A long-term concern that I have is that if you do not begin the enormous task 
of at least beginning to remove Apple-centric dependencies, then sometime down 
the road someone outside the Apple environment will fork Swift and take it in 
ways out of our control.

In short, I am in favor of at least beginning the move toward removing NS- from 
Foundation.

> On May 8, 2016, at 11:16 AM, Josh Parmenter via swift-evolution 
> <[email protected]> wrote:
> 
> David has articulated what I couldn't quite put my finger on, and I agree.

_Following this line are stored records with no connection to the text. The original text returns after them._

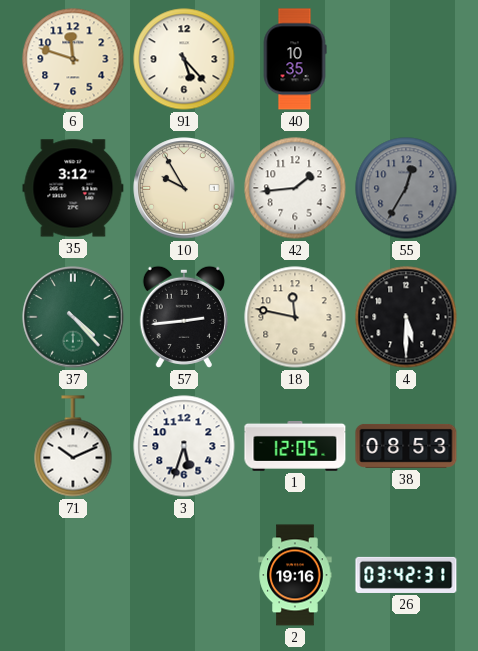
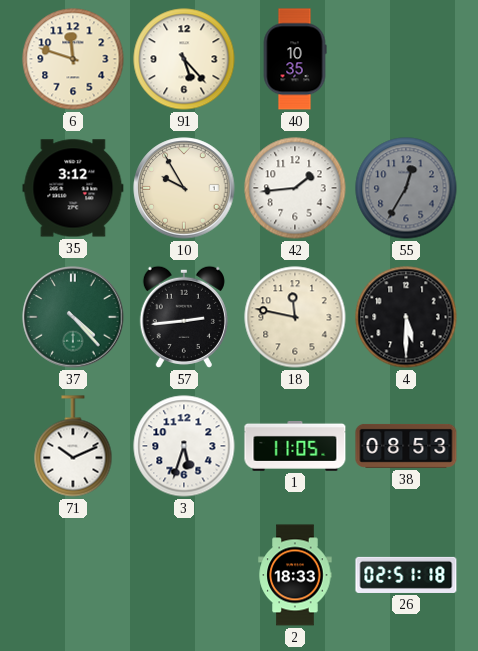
1: 12:05 -> 11:05
2: 19:16 -> 18:33
26: 03:42 -> 02:51
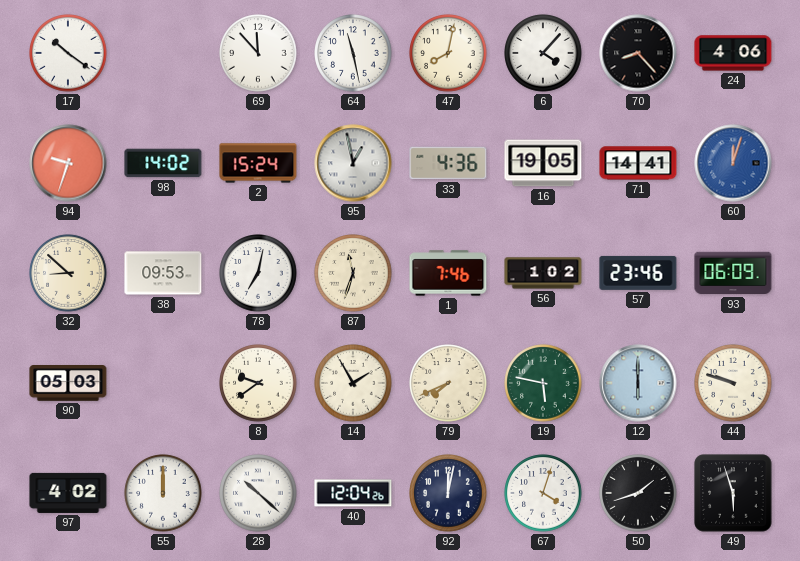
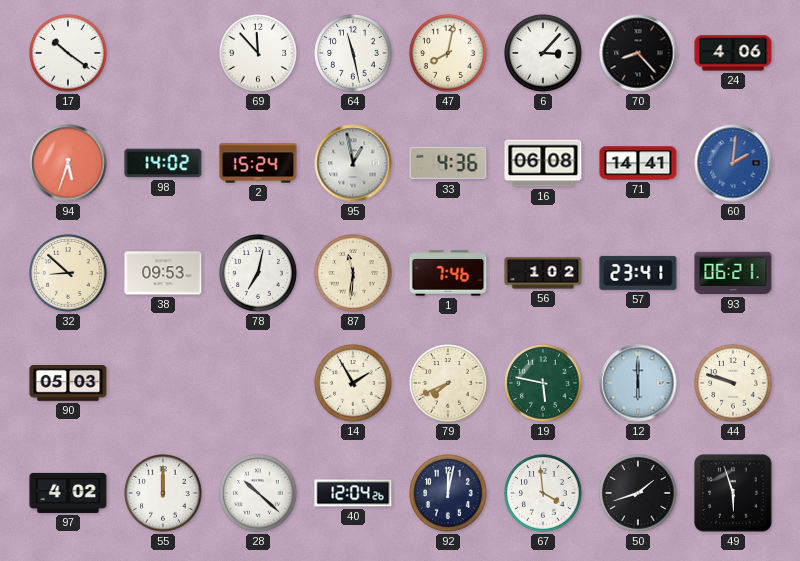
6: 4:07 -> 3:07
94: 9:33 -> 5:33
16: 19:05 -> 06:08
60: 12:03 -> 2:01
87: 11:33 -> 11:31
57: 23:46 -> 23:41
93: 06:09 -> 06:21
8: 9:39 -> none
67: 4:03 -> 3:59
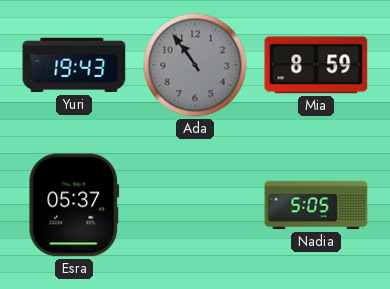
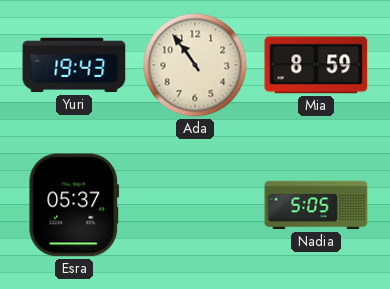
Ada dial: grey -> cream
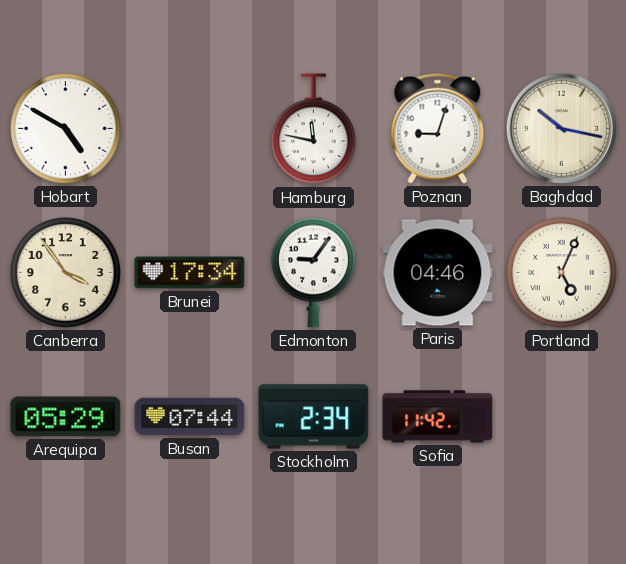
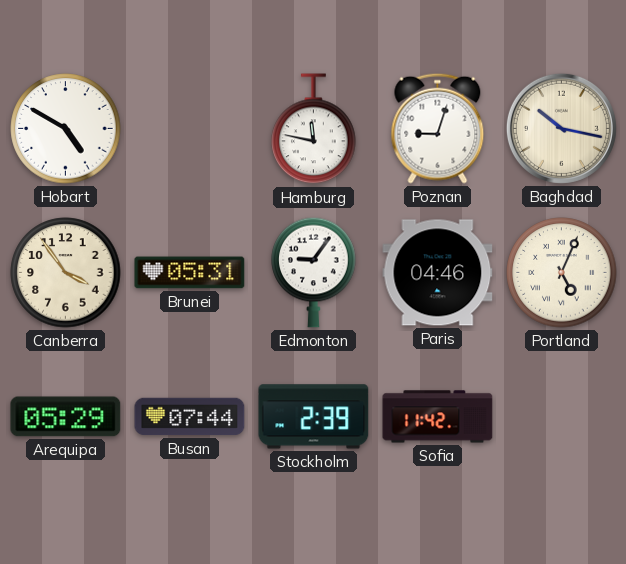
Brunei: 17:34 -> 05:31
Stockholm: 2:34 -> 2:39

> This also comes around to something I probably missed elsewhere in the 
> discussion- but is the proposal to make NS classes just look like thus don't 
> have NS in Swift? Or is it to write Swift versions of those classes that 
> duplicate the functionality of those classes in Swift (for instance, giving 
> String the full interface of NSString without actually having it call into 
> NSString obj-c code?).
> I tried glancing through the discussion and couldn't really find an answer to 
> this (though I did it quickly, so my apologies if this is an obvious question 
> that has already been answered).
> Best
> Josh
> 
> Sent from my iPhone
> 
> On May 8, 2016, at 00:41, David Waite via swift-evolution 
> <[email protected]<mailto:[email protected]>> wrote:
> 
> It's not a goal to rewrite Foundation from scratch in Swift. All Swift apps 
> that are running out there today are in fact using a combination of Swift, 
> Objective-C, C, C++, various flavors of assembly, and more. The goal is to 
> present the existing API of Foundation in a way that fits in with the 
> language today while allowing us to iteratively improve it over time.
> 
> Perhaps my concern is a higher level - I don't understand where Foundation is 
> envisioned going.
> 
> From my perspective, Foundation is highly coupled to Apple platforms and 
> Objective-C on one side, and part of the Swift standard library on the other. 
> Perhaps long-term Foundation should be split into two new things - a core 
> library for cross-platform swift development, and the infrastructure for 
> Objective-C interoperability on apple platforms only.